Wien

Konzept für ein neues Familienrecht von "Humanes Recht"

Dieses Konzept orientiert sich vorrangig an Problem- und Fehlervermeidung, fokussiert auf das Wesentliche und es erfordert für die Umsetzung keine gesetzlichen Änderungen. Durch Standardisierung wird auch hier ein umfassendes Qualitätsmanagement tragend, ermöglicht die Vergleichbarkeit der Verfahren individueller Fälle und erzeugt Transparenz in den betreffenden Bereichen.
Die Realität zeigt, dass es im Justizapparat eine erschreckend breite Palette eklatanter (Verfahrens)Mängel gibt und im Familienrecht der vorsätzliche Missbrauch rechtlicher Möglichkeiten alltäglich präsent ist. Als Entwicklungsgrundlage stehen reale Extremfälle von Obsorgeverfahren mit dramatischen Inhalten zur Verfügung. Anhand dieser Beispiele wird auch die Wirkweise und Reichweite des Konzeptes demonstriert.
"Humanes Recht" ist nur dann (plausibel) möglich, wenn das Familienrechts-Verfahren transparent gemacht, das Ergebnis (der Spruch) als richtig verstanden und deshalb als gerecht empfunden werden kann.


Überblick
Dieser Überblick enthält die wesentlichen Inhalte der einzelnen Punkte und gibt einen kurzen Abriss über die behandelten Aspekte.
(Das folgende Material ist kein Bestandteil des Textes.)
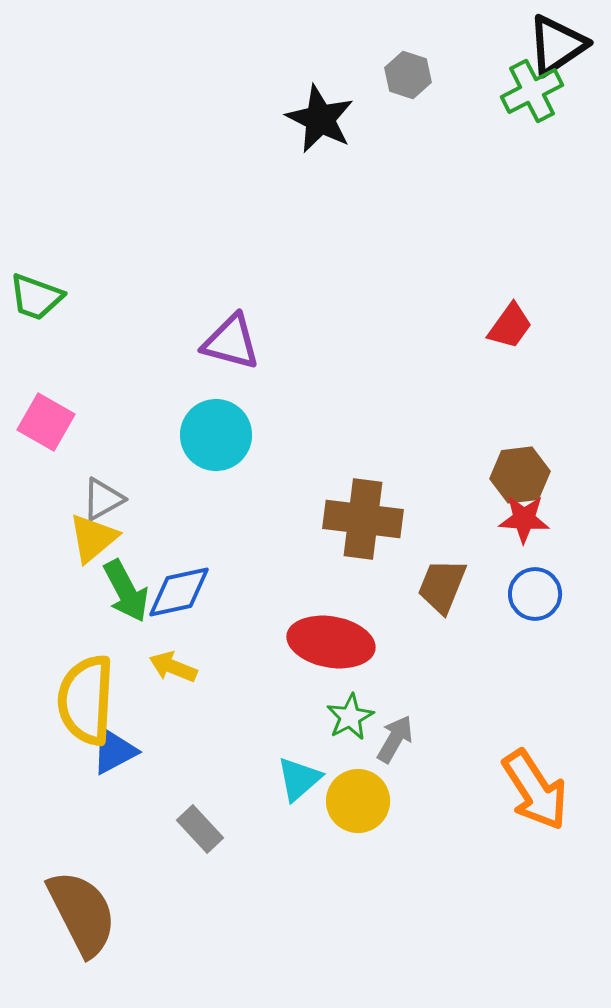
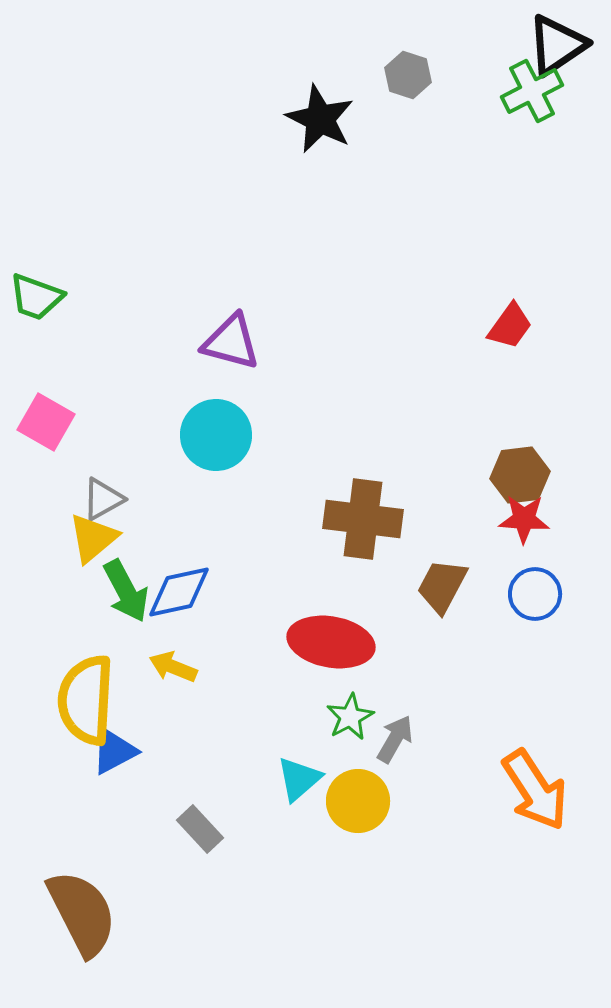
brown trapezoid: rotated 6 degrees clockwise
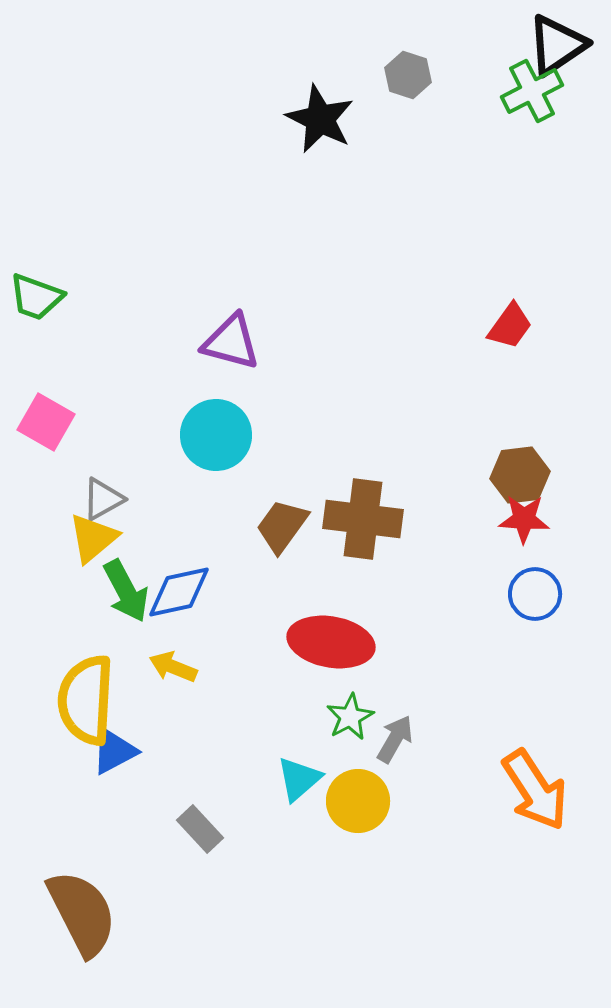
brown trapezoid: moved 160 px left, 60 px up; rotated 8 degrees clockwise
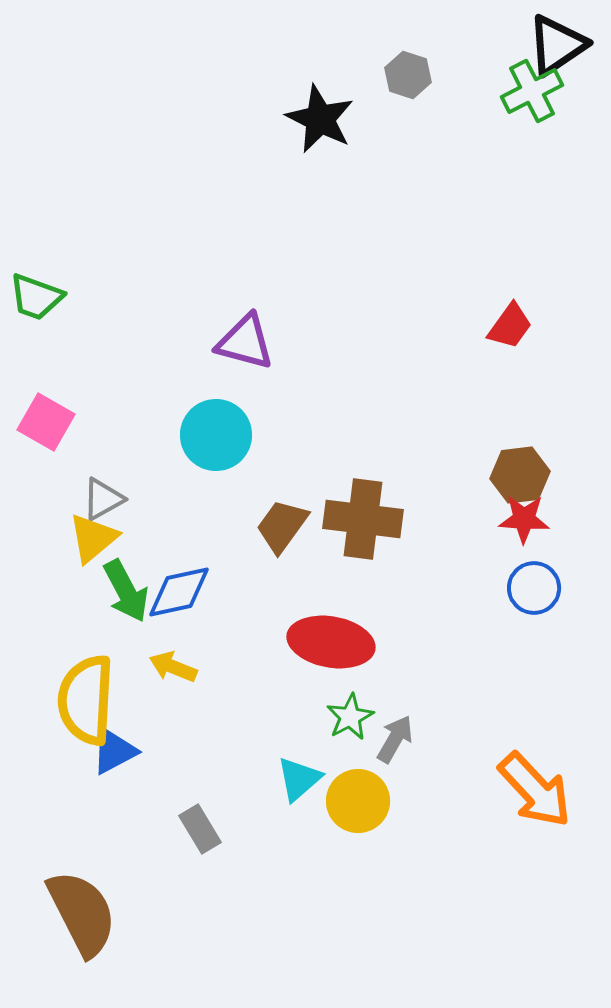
purple triangle: moved 14 px right
blue circle: moved 1 px left, 6 px up
orange arrow: rotated 10 degrees counterclockwise
gray rectangle: rotated 12 degrees clockwise
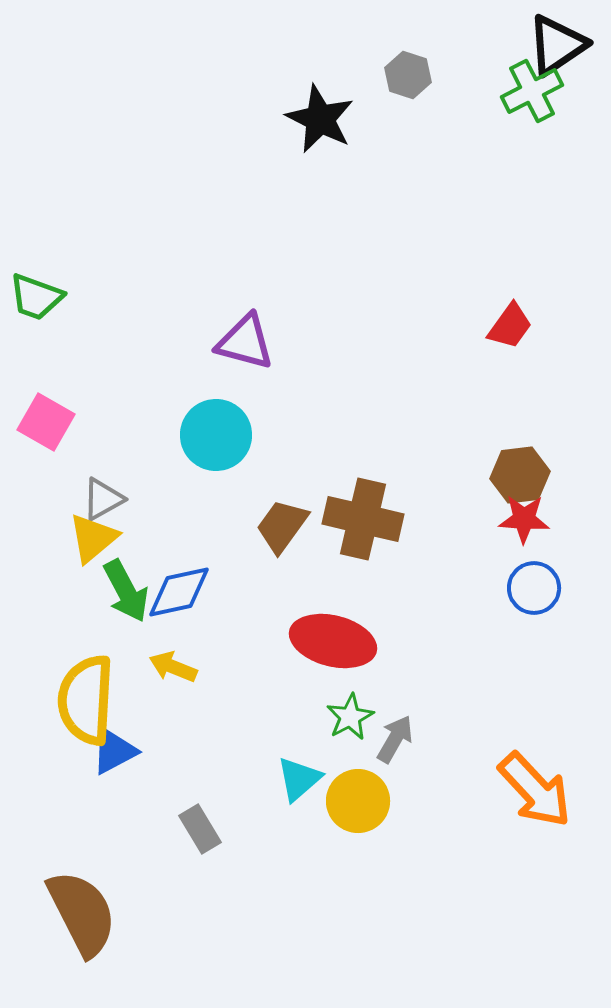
brown cross: rotated 6 degrees clockwise
red ellipse: moved 2 px right, 1 px up; rotated 4 degrees clockwise
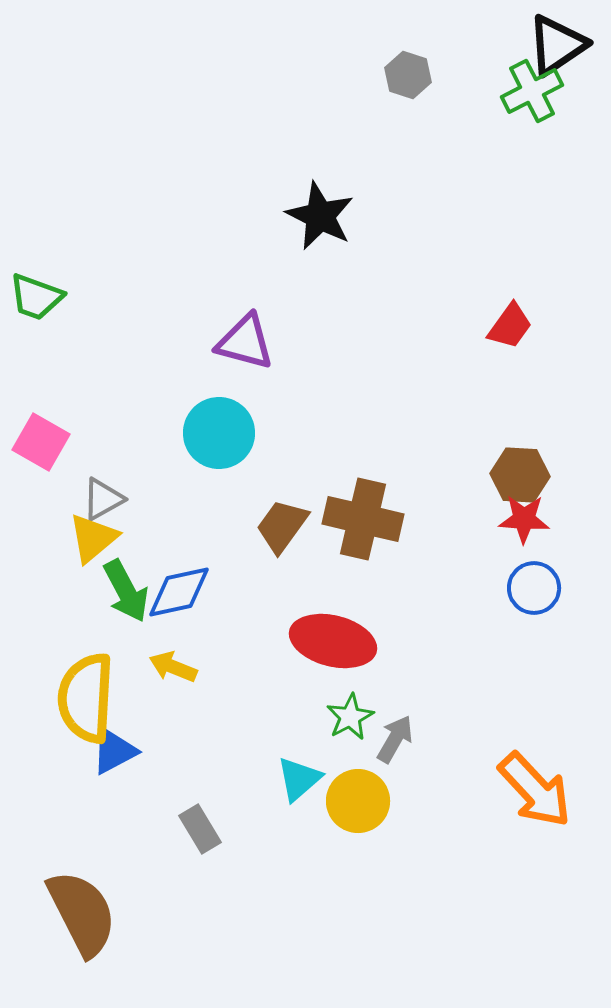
black star: moved 97 px down
pink square: moved 5 px left, 20 px down
cyan circle: moved 3 px right, 2 px up
brown hexagon: rotated 10 degrees clockwise
yellow semicircle: moved 2 px up
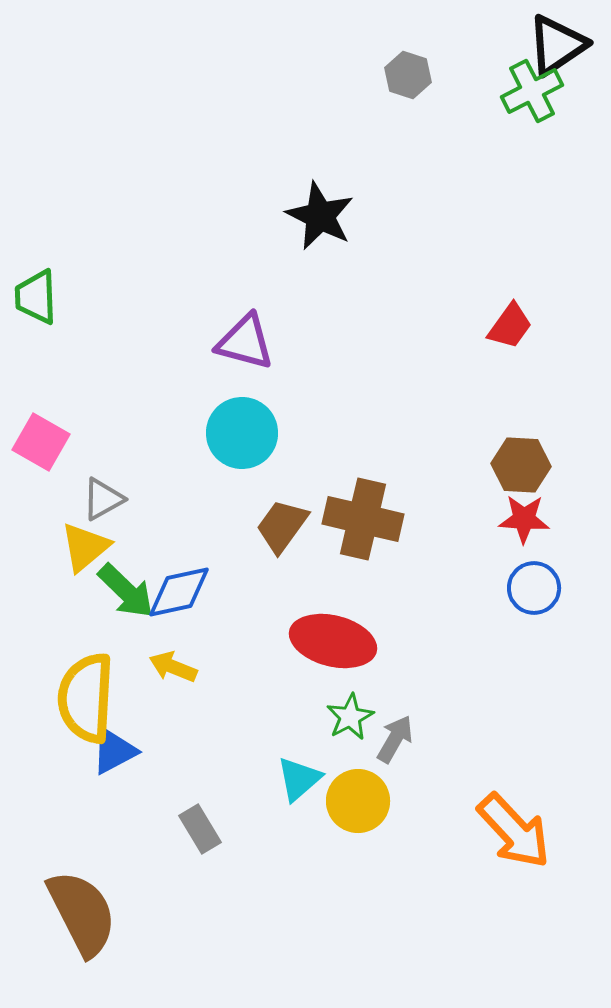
green trapezoid: rotated 68 degrees clockwise
cyan circle: moved 23 px right
brown hexagon: moved 1 px right, 10 px up
yellow triangle: moved 8 px left, 9 px down
green arrow: rotated 18 degrees counterclockwise
orange arrow: moved 21 px left, 41 px down
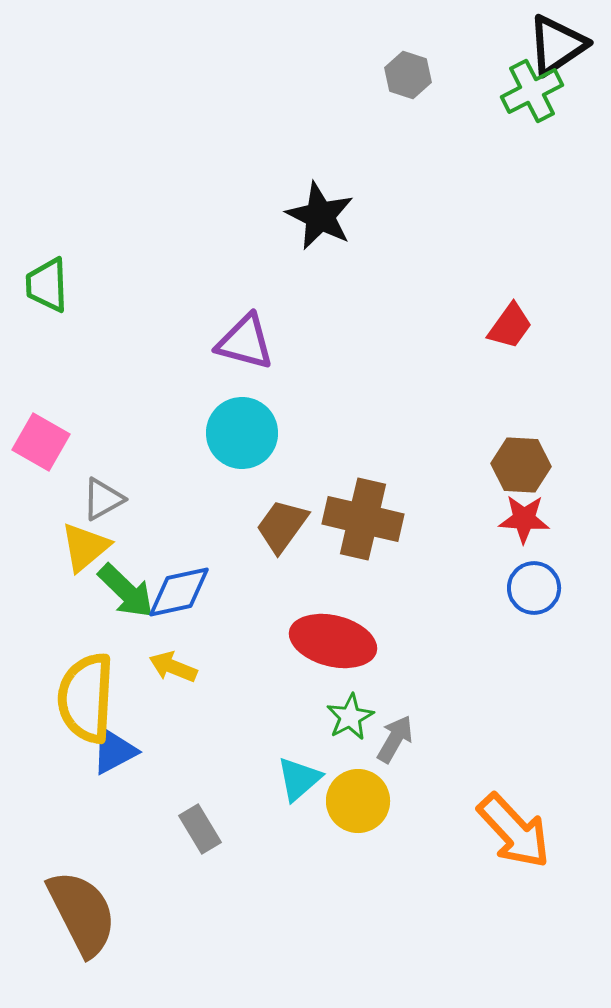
green trapezoid: moved 11 px right, 12 px up
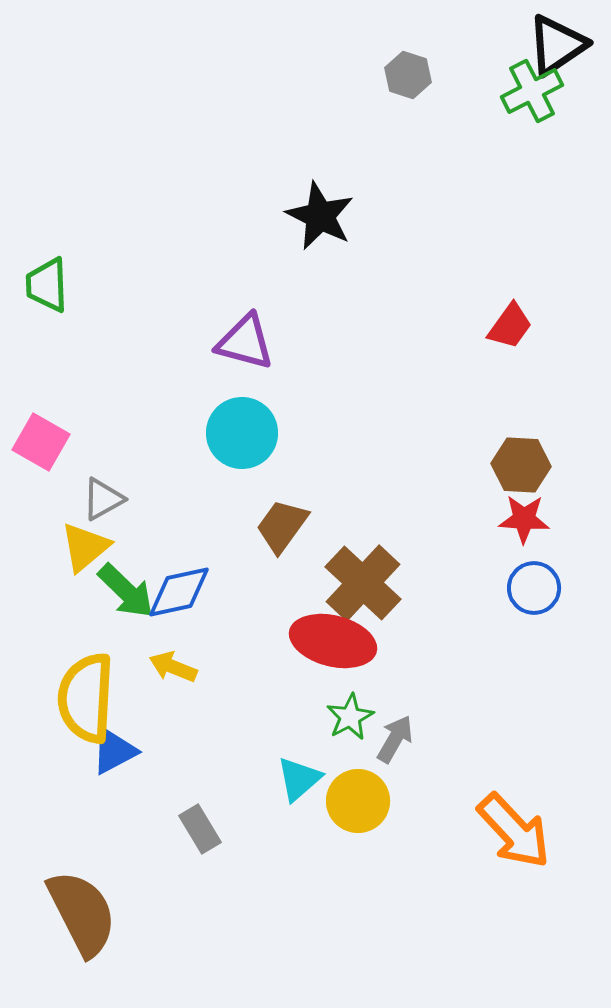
brown cross: moved 64 px down; rotated 30 degrees clockwise
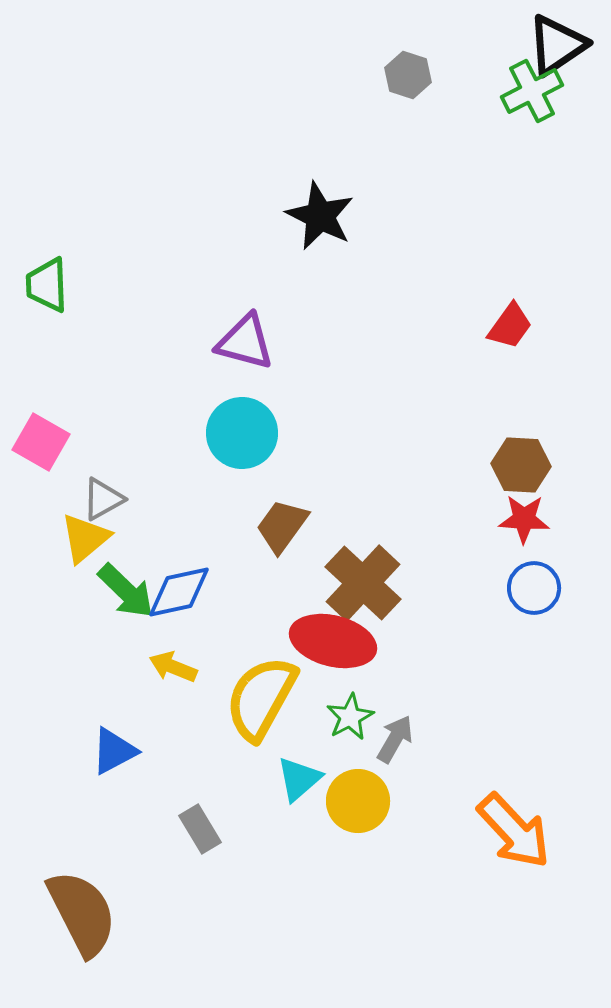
yellow triangle: moved 9 px up
yellow semicircle: moved 175 px right; rotated 26 degrees clockwise
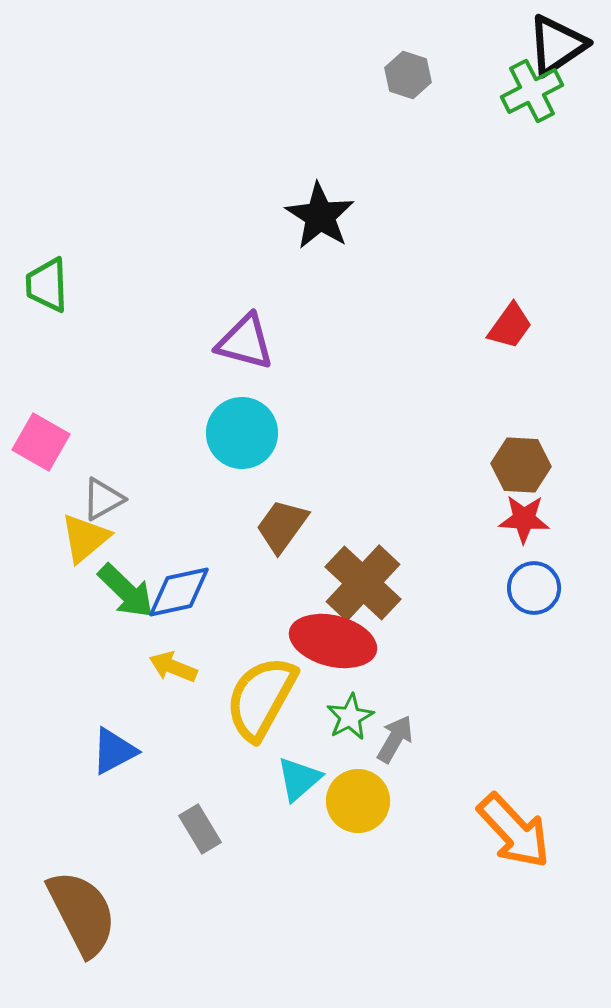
black star: rotated 6 degrees clockwise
Während die Version 2.0 allen offen steht und völlig frei von jedermann aus www.humanesRecht.com als PDF-File (zip) heruntergeladen werden kann, stehen alle folgenden Versionen nur mehr allen ordentlichen und außerordentlichen Mitgliedern des Unterstützungsvereins für www.humanesRecht.com zum freien Download zur Verfügung.
Dafür ist im Justiz-Insiders-Forum ein eigener Bereich eingerichtet, wo sowohl das Konzept heruntergeladen als auch ggf. detaillierte Antworten zu den im allgemeinen Teil gestellten Fragen zum Konzept veröffentlicht werden.
Des Weiteren werden alle Detailinhalte, welche über Konzeptinhalte und deren Spezifikation hinausgehen, insbesondere dabei die Unterlagen zu den Detail-Aspekten des QM mit QFD sowie jene zum Anamnese-Fragebogen nicht veröffentlicht, weil es sich dabei um für die Amazing I.T. Solutions Consulting GmbH wesentliche Arbeits- und Forschungsergebnisse im Rang von Geschäftsgeheimnissen handelt.

1 Präambel
Das Ziel dieses Dokuments ist es, das schrittweise erweiterte Konzept Familienrecht samt den diesem zugrunde liegende Arbeitsmaterialien den Berechtigten offen zu legen.

2 Ziel des Konzeptes
Das Ziel dieses Dokuments ist es, ein generelles, umfassendes Konzept mit Vorstellungen zu schaffen, welche den Status des Kindes im Mittelpunkt des Humanen Rechts als Träger auch des Generationenvertrages darstellen und erläutern und gleichzeitig auch im Sinne des Generationenvertrages die Alten ebenso mit einzubeziehen, wie Hilflose.

2.1 Dogma
Zuerst hat das Kind alle Rechte, welche im Laufe des Alterns langsam sich mit Pflichten mischen. Später, als Erwachsener hat derselbe Mensch dann wesentlich mehr der Pflichten, während er im Alter wieder mehr Rechte erwirbt, die seinen Lebensabend mit gestalten.

3 Strategie
Das Hauptaugenmerk ist es, das Kind und dessen „Kindeswohl“ als heute täglich von sowohl Politik als auch Rechtsprechung missbrauchten Begriff in den Mittelpunkt aller Betrachtungen zu stellen, dies konsistent beizubehalten und jede konkrete Frage allein aus dem Blickpunkt eines wirklichen Kindeswohls zu beantworten.

3.1 Grundsatz 
Das Hauptaugenmerk ist es, das Kind und dessen „Kindeswohl“ in den Mittelpunkt aller Betrachtungen zu stellen.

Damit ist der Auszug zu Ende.